### AIM OF THE EXERCISE
From the first line to the last, output the records exactly and drop any images.

───── SUPPLIED MATERIAL

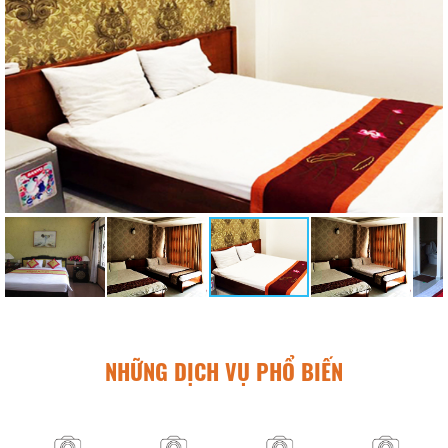
NHỮNG DỊCH VỤ PHỔ BIẾN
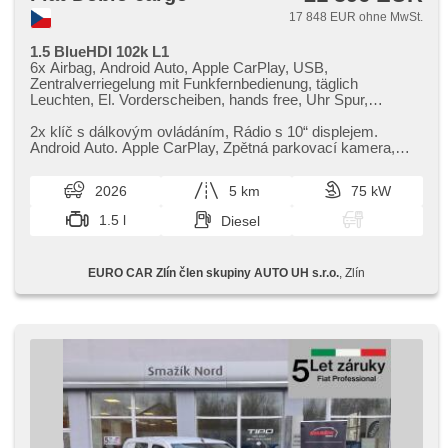
17 848 EUR ohne MwSt.
1.5 BlueHDI 102k L1
6x Airbag, Android Auto, Apple CarPlay, USB,
Zentralverriegelung mit Funkfernbedienung, täglich
Leuchten, El. Vorderscheiben, hands free, Uhr Spur,
Wegfahrsperre, Klimaanlage, Multifunktionslenkrad, Lenkrad
einstellbar, Bordcomputer, Fahrkamera, parkovací senzory
2x klíč s dálkovým ovládáním,​ Rádio s 10“ displejem.
zadní, erfüllt 'EURO VI', Servolenkung,
Android Auto. Apple CarPlay,​ Zpětná parkovací kamera,​
Antriebsschlupfregelung (ASR), Reifendrucksensor, Start-
Záruka 5 let nebo 200 0...
Stop System, beheizte Spiegel, höheneinstellbare Fahrersitz
2026
5 km
75 kW
1.5 l
Diesel
EURO CAR Zlín člen skupiny AUTO UH s.r.o.
, Zlín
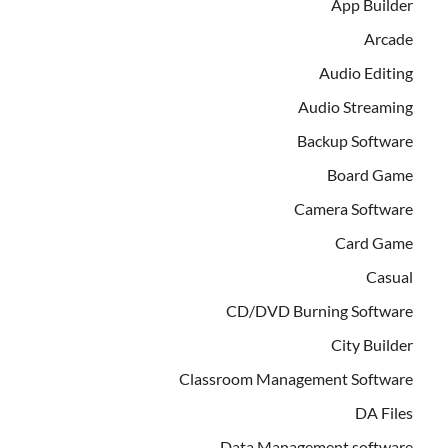
App Builder
Arcade
Audio Editing
Audio Streaming
Backup Software
Board Game
Camera Software
Card Game
Casual
CD/DVD Burning Software
City Builder
Classroom Management Software
DA Files
Data Management software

──────────

### WRITTEN ANSWER
NHỮNG DỊCH VỤ PHỔ BIẾN
17 848 EUR ohne MwSt.
1.5 BlueHDI 102k L1
6x Airbag, Android Auto, Apple CarPlay, USB,
Zentralverriegelung mit Funkfernbedienung, täglich
Leuchten, El. Vorderscheiben, hands free, Uhr Spur,
Wegfahrsperre, Klimaanlage, Multifunktionslenkrad, Lenkrad
einstellbar, Bordcomputer, Fahrkamera, parkovací senzory
2x klíč s dálkovým ovládáním,​ Rádio s 10“ displejem.
zadní, erfüllt 'EURO VI', Servolenkung,
Android Auto. Apple CarPlay,​ Zpětná parkovací kamera,​
Antriebsschlupfregelung (ASR), Reifendrucksensor, Start-
Záruka 5 let nebo 200 0...
Stop System, beheizte Spiegel, höheneinstellbare Fahrersitz
2026
5 km
75 kW
1.5 l
Diesel
EURO CAR Zlín člen skupiny AUTO UH s.r.o.
, Zlín
App Builder
Arcade
Audio Editing
Audio Streaming
Backup Software
Board Game
Camera Software
Card Game
Casual
CD/DVD Burning Software
City Builder
Classroom Management Software
DA Files
Data Management software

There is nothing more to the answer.